Accessing AWS ElastiCache (Redis CLUSTER mode) from different AWS accounts via AWS PrivateLink

7/2/2021

I have a business case where I want to access a clustered Redis cache from one account (let's say account A) to an account B.

I have used the solution mentioned in the below link and for the most part, it works Base Solution

The base solution works fine if I am trying to access the clustered Redis via redis-py however if I try to use it with redis-py-cluster it fails.

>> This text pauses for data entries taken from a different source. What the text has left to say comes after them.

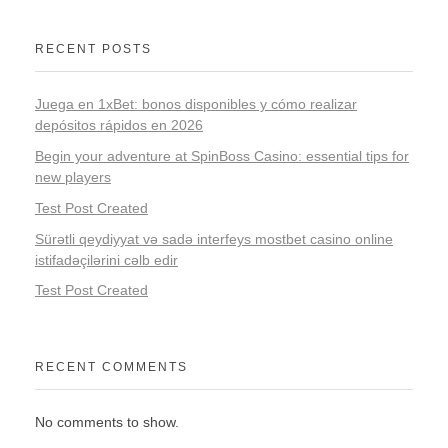
RECENT POSTS
Juega en 1xBet: bonos disponibles y cómo realizar
depósitos rápidos en 2026
Begin your adventure at SpinBoss Casino: essential tips for
new players
Test Post Created
Sürətli qeydiyyat və sadə interfeys mostbet casino online
istifadəçilərini cəlb edir
Test Post Created
RECENT COMMENTS
No comments to show.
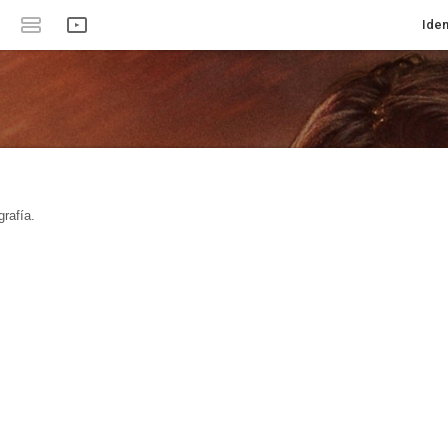
Iden
rafía.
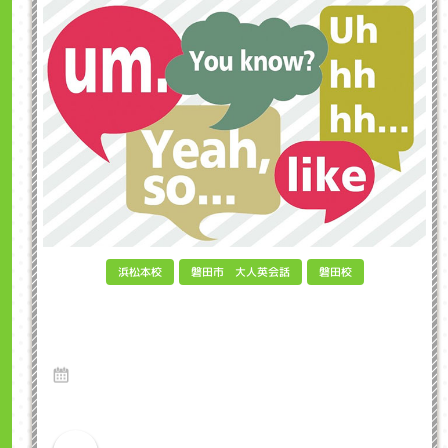
磐田市 大人英会話
浜松本校
磐田校
English Filler Words "you know," "yeah"
"so, yeah" 英語のフィラー言葉 インクル子ど
も英会話浜松市
30 Jan 2021
英語のブログ インクル英会話のネイティブ先生のブログから英語を勉強
しましょう。 If ...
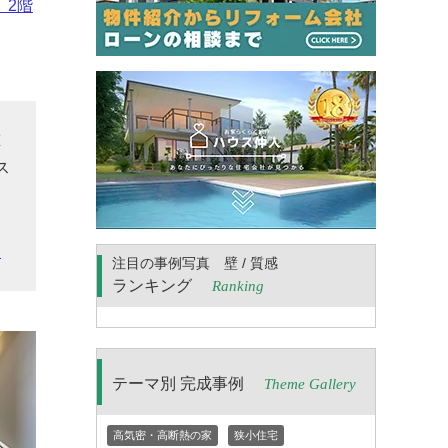
、2階
重
ス
ス
家
ら
注目の事例写真 壁 / 質感
ランキング
Ranking
テーマ別 完成事例
Theme Gallery
高気密・高断熱の家
狭小住宅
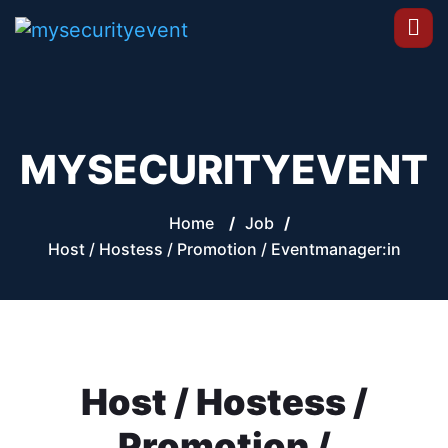
MYSECURITYEVENT
Home
/
Job
/
Host / Hostess / Promotion / Eventmanager:in
Host / Hostess /
Promotion /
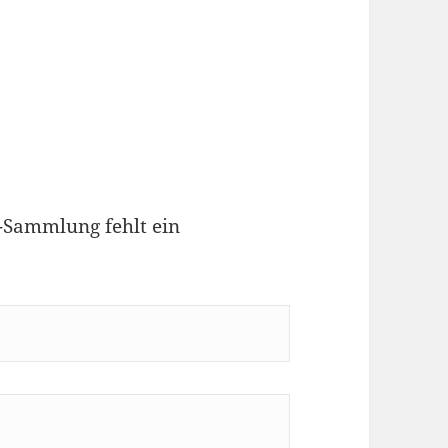
-Sammlung fehlt ein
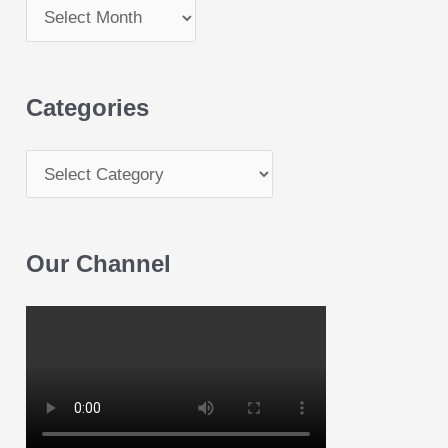
Categories
Our Channel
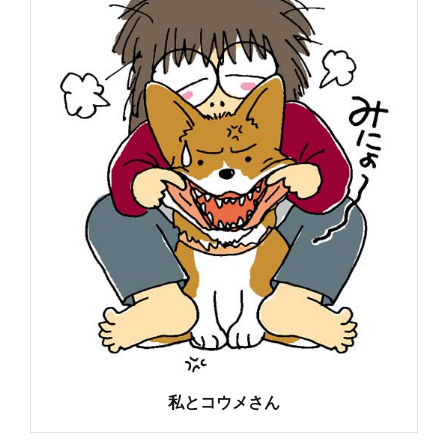
私とコウメさん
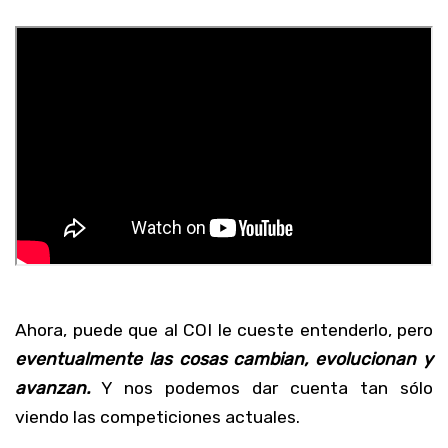
Ahora, puede que al COI le cueste entenderlo, pero
eventualmente las cosas cambian, evolucionan y
avanzan.
Y nos podemos dar cuenta tan sólo
viendo las competiciones actuales.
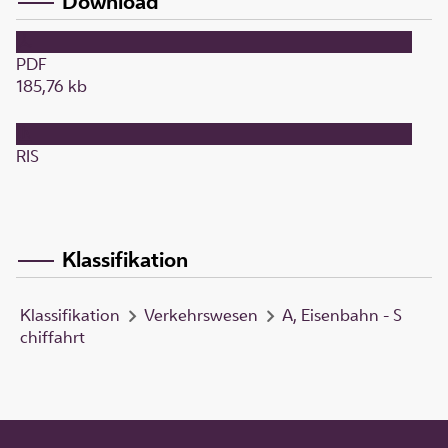
Download
PDF
185,76 kb
RIS
Klassifikation
Klassifikation
Verkehrswesen
A, Eisenbahn - S
chiffahrt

I am testing all this in a staging environment where the Redis cluster has only one node but in the production environment, it has two nodes, so the redis-py approach will not work for me.

Below is my sample code

redis = "3.5.3"
redis-py-cluster = "2.1.3"
==============================


from redis import Redis
from rediscluster import RedisCluster

respCluster = 'error'
respRegular = 'error'

host = "vpce-XXX.us-east-1.vpce.amazonaws.com"
port = "6379"

try:
    ru = RedisCluster(startup_nodes=[{"host": host, "port": port}], decode_responses=True, skip_full_coverage_check=True)
    respCluster = ru.get('ABC')
except Exception as e:
    print(e)

try:
    ru = Redis(host=host, port=port, decode_responses=True)
    respRegular = ru.get('ABC')
except Exception as e:
    print(e)

return {"respCluster": respCluster, "respRegular": respRegular}

The above code works perfectly in account A but in account B the output that I got was

{'respCluster': 'error', 'respRegular': '123456789'}

And the error that I am getting is

rediscluster.exceptions.ClusterError: TTL exhausted

In account A we are using AWS ECS + EC2 + docker to run this and

In account B we are running the code in an AWS EKS Kubernetes pod.

What should I do to make the redis-py-cluster work in this case? or is there an alternative to redis-py-cluster in python to access a multinode Redis cluster?

I know this is a highly specific case, any help is appreciated.

EDIT 1: Upon further research, it seems that TTL exhaust is a general error, in the logs the initial error is

redis.exceptions.ConnectionError: 
Error 101 connecting to XX.XXX.XX.XXX:6379. Network is unreachable

Here the XXXX is the IP of the Redus cluster in Account A. This is strange since the redis-py also connects to the same IP and port, this error should not exist.

-- Abhishek Patil
amazon-web-services
docker
kubernetes
python
redis

2 Answers

7/11/2021

So turns out the issue was due to how redis-py-cluster manages host and port.

When a new redis-py-cluster object is created it gets a list of host IPs from the Redis server(i.e. Redis cluster host IPs form account A), after which the client tries to connect to the new host and ports.

In normal cases, it works as the initial host and the IP from the response are one and the same.(i.e. the host and port added at the time of object creation)

In our case, the object creation host and port are obtained from the DNS name from the Endpoint service of Account B.

It leads to the code trying to access the actual IP from account A instead of the DNS name from account B.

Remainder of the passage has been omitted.